My previous post was a bit of a mess, and I’m starting to think it’s because I put that topic too early in the sequence. This post (and possibly the next couple, we’ll see) should have come first. Anyways.
Abstractions are a key part of systems theory. Recalling our base terminology for systems, an abstraction is a way of talking about collections of elements as single entities. The glider from our trusty example of Conway’s Life is a perfect example of this. From the pure systems-level view of Life, there exists nothing but the grid of cells. However, the glider abstraction lets us talk about a particular set of cells in a particular pattern (there’s that word again) that exhibits a particular behaviour.
It’s interesting (and important) to note that gliders exhibit their own, higher-level behaviour that can be expressed in rules without apparent reference to the underlying system rules: they cycle through a set of four states, and move diagonally by one cell each time they complete a cycle. The underlying system has no concept of movement, cells simply turn on and off – but we say that the gliders move, nonetheless.

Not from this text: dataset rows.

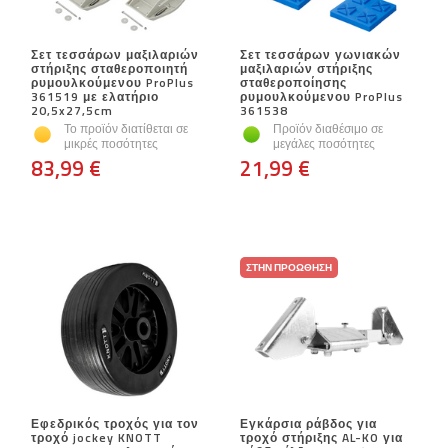
Σετ τεσσάρων μαξιλαριών
Σετ τεσσάρων γωνιακών
στήριξης σταθεροποιητή
μαξιλαριών στήριξης
ρυμουλκούμενου ProPlus
σταθεροποίησης
361519 με ελατήριο
ρυμουλκούμενου ProPlus
20,5x27,5cm
361538
Το προϊόν διατίθεται σε
Προϊόν διαθέσιμο σε
μικρές ποσότητες
μεγάλες ποσότητες
83,99 €
21,99 €
ΣΤΗΝ ΠΡΟΏΘΗΣΗ
Εφεδρικός τροχός για τον
Εγκάρσια ράβδος για
τροχό jockey KNOTT
τροχό στήριξης AL-KO για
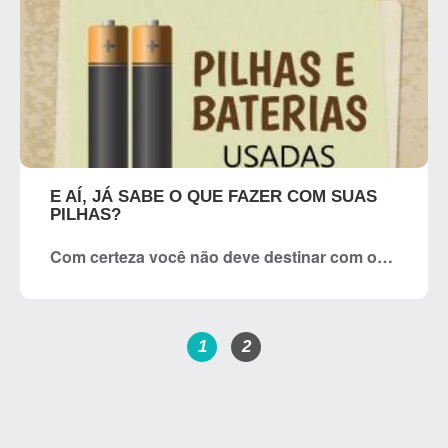
E AÍ, JÁ SABE O QUE FAZER COM SUAS
PILHAS?
Com certeza você não deve destinar com o…
1
2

Now consider a Life setup that consists of a couple-dozen gliders scattered about, and nothing else (all other cells are “off”). What does this resemble? Another system! Except instead of talking about cells as elements, with the property of location and being on or off, we talk about gliders as elements with the property of location, state, and moving in a direction. But it’s the same system. We say the latter, by grouping the elements of the former, is an abstraction on top of it.

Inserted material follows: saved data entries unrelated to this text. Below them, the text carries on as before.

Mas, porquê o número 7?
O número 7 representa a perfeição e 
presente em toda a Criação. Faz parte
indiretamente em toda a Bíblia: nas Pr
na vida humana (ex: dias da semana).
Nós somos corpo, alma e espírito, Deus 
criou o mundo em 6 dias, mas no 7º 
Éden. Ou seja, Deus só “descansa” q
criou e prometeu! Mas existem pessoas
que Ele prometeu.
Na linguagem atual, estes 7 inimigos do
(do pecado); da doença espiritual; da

However, there’s a catch; what happens in our shiny new abstract system if two gliders collide? The simple rules above say nothing about collision, so they just sort of cross over each other and keep going, but of course reality is different. The underlying system doesn’t know about gliders, and so following the “real” rules of cell life and death, the gliders may disappear entirely or form some other pattern (depending on the precise nature of the collision). It is here where the abstraction breaks down; it lets us hide the messy details of cell manipulation and deal with higher-level gliders, but there’s a situation in which that simplicity doesn’t track and the abstraction is wrong.
(If you’re familiar with information theory then there’s all sorts of neat stuff we can say at this point about the informational content and rule complexity of abstractions versus the underlying system etc, but it’s not strictly necessary. Fun math though.)
In this case we call the glider-abstraction an incomplete system; it is a system that matches the underlying reality to a point, but not perfectly. The base system of cells is, naturally, called a complete system.